**What is being asked:** Filter the listing down to the lines containing the word "MAXA".

--- Source information ---

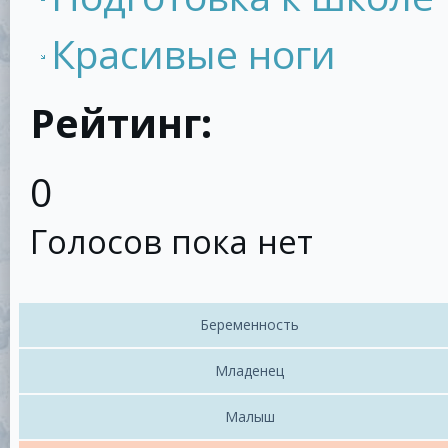
Красивые ноги
Рейтинг:
0
Голосов пока нет
Беременность
Младенец
Малыш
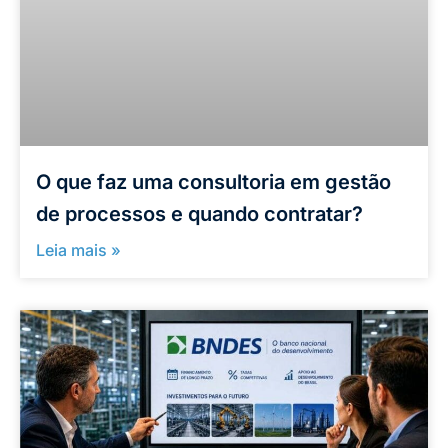
O que faz uma consultoria em gestão
de processos e quando contratar?
Leia mais »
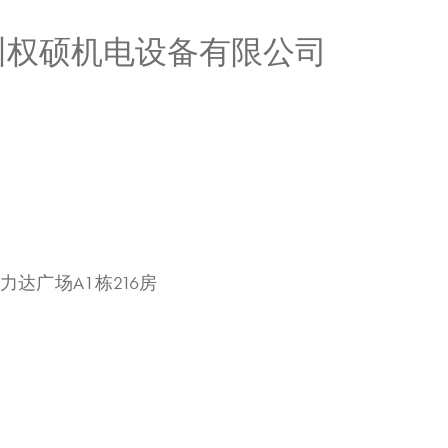
广州权硕机电设备有限公司
力达广场A1栋216房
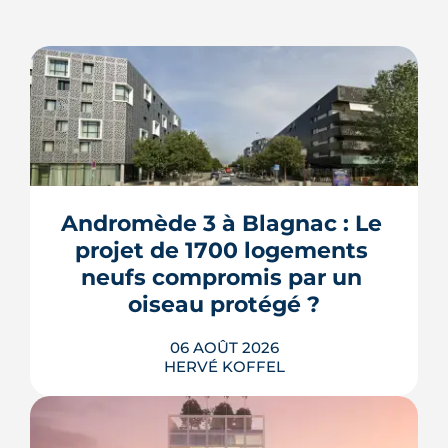
Andromède 3 à Blagnac : Le 
projet de 1700 logements 
neufs compromis par un 
oiseau protégé ?
06 AOÛT 2026
HERVÉ KOFFEL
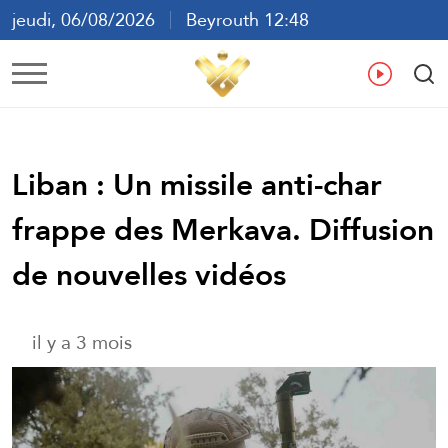
jeudi, 06/08/2026
Beyrouth 12:48
ع
En
Fr
Es
Liban : Un missile anti-char
frappe des Merkava. Diffusion
de nouvelles vidéos
il y a 3 mois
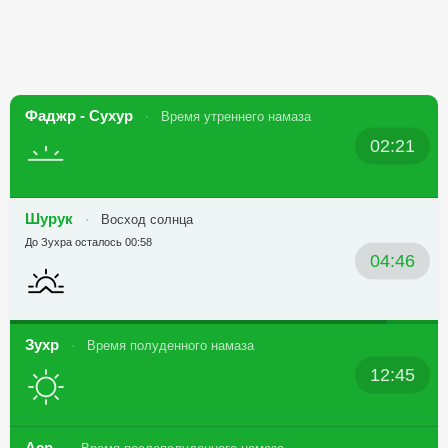
Фаджр - Сухур
Время утреннего намаза
02:21
Шурук
Восход солнца
До Зухра осталось 00:58
04:46
Зухр
Время полуденного намаза
12:45
Аср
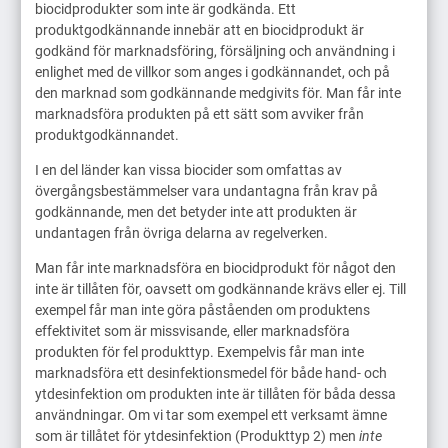
biocidprodukter som inte är godkända. Ett
produktgodkännande innebär att en biocidprodukt är
godkänd för marknadsföring, försäljning och användning i
enlighet med de villkor som anges i godkännandet, och på
den marknad som godkännande medgivits för. Man får inte
marknadsföra produkten på ett sätt som avviker från
produktgodkännandet.
I en del länder kan vissa biocider som omfattas av
övergångsbestämmelser vara undantagna från krav på
godkännande, men det betyder inte att produkten är
undantagen från övriga delarna av regelverken.
Man får inte marknadsföra en biocidprodukt för något den
inte är tillåten för, oavsett om godkännande krävs eller ej. Till
exempel får man inte göra påståenden om produktens
effektivitet som är missvisande, eller marknadsföra
produkten för fel produkttyp. Exempelvis får man inte
marknadsföra ett desinfektionsmedel för både hand- och
ytdesinfektion om produkten inte är tillåten för båda dessa
användningar. Om vi tar som exempel ett verksamt ämne
som är tillåtet för ytdesinfektion (Produkttyp 2) men
inte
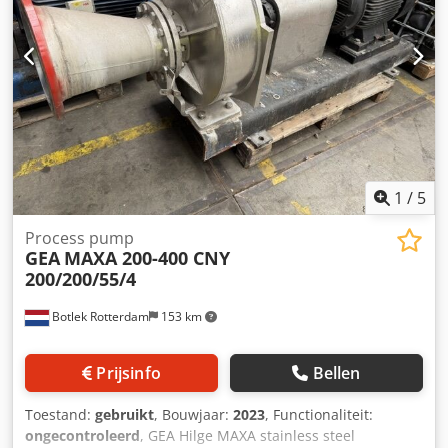
Spuitdruk: 1778 bar 2e aggregaat 55 met ø 22 Spuitdruk:
1674 bar Volume: 30 cm³ Afstand plastificeereenheid 1 tot
2: 300 mm (piggyback-opstelling / Z-positie) Uitrusting
Schermtaal Duits Hydraulische kernuittrekker 6x Machine
zonder handling Machine zonder materiaaltrechter
Nivelleerelementen Gereedschapsverwarming 16x Dcodpfx
Akezgt Npe Ask Tweecomponenten spuitgietmachine
Afmetingen machine LxBxH: 9,83m x 2,33m x 2,48m
Totaalgewicht: 23090 kg
1
/
5
Process pump
GEA
MAXA 200-400 CNY
200/200/55/4
Botlek Rotterdam
153 km
Prijsinfo
Bellen
Toestand:
gebruikt
, Bouwjaar:
2023
, Functionaliteit:
ongecontroleerd
, GEA Hilge MAXA stainless steel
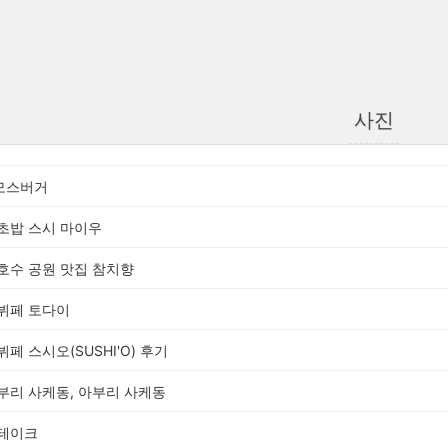
사진
 모스버거
 초밥 스시 마이우
 호수 공원 맛집 참치향
 뷔페 토다이
뷔페 스시오(SUSHI'O) 후기
돈부리 사케동, 아부리 사케동
스테이크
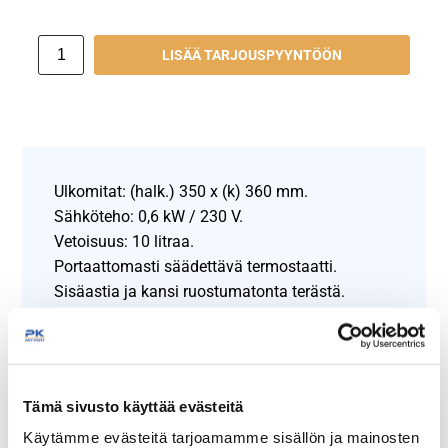
LISÄÄ TARJOUSPYYNTÖÖN
Ulkomitat: (halk.) 350 x (k) 360 mm.
Sähköteho: 0,6 kW / 230 V.
Vetoisuus: 10 litraa.
Portaattomasti säädettävä termostaatti.
Sisäastia ja kansi ruostumatonta terästä.
Saranoitu kansi, kannessa kauhalovi.
Helposti puhdistettava ulkopinta.
Näytä lisää tuotteita
Tämä sivusto käyttää evästeitä
Outlet tuoteryhmästä
Käytämme evästeitä tarjoamamme sisällön ja mainosten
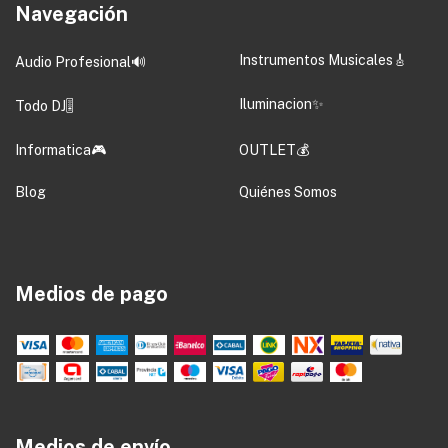
Navegación
Instrumentos Musicales🎸
Audio Profesional🔊
Iluminacion✨
Todo DJ🎚️
Informatica🎮
OUTLET💰
Blog
Quiénes Somos
Medios de pago
Medios de envío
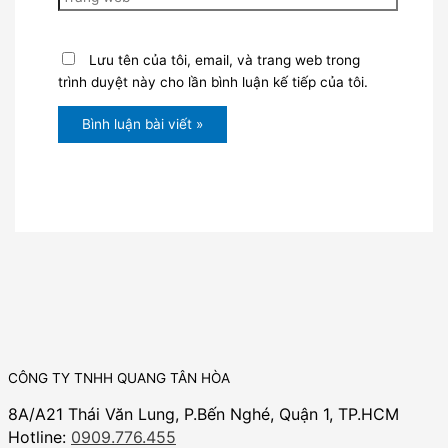
Lưu tên của tôi, email, và trang web trong
trình duyệt này cho lần bình luận kế tiếp của tôi.
CÔNG TY TNHH QUANG TÂN HÒA
8A/A21 Thái Văn Lung, P.Bến Nghé, Quận 1, TP.HCM
Hotline:
0909.776.455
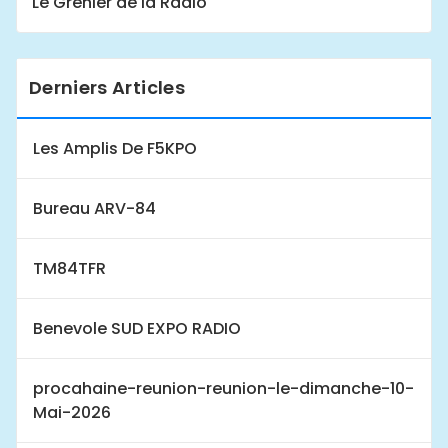
Le Grenier de la Radio
Derniers Articles
Les Amplis De F5KPO
Bureau ARV-84
TM84TFR
Benevole SUD EXPO RADIO
procahaine-reunion-reunion-le-dimanche-10-
Mai-2026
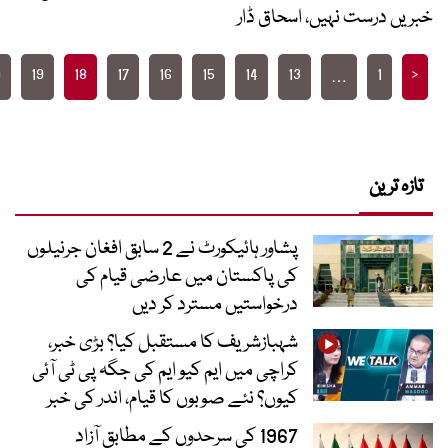
رست نہیں، اسحاق ڈار
>
20
19
18
17
16
15
14
13
1
…
pagin
رین
پشاور ہائیکورٹ نے 2 سابق افغان جرنیلوں
کی پاکستان میں عارضی قیام کی
درخواستیں مسترد کر دیں
شہبازشریف کا مستقبل کیا؟ بڑی خبر،
کراچی میں ایم کیو ایم کی جگہ پی ٹی آئی
کیوں؟ نئے صوبوں کا قیام، اندر کی خبر
1967 کی سرحدوں کے مطابق آزاد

---

**Solution to this problem:**
MAXA 200-400 CNY
, GEA Hilge MAXA stainless steel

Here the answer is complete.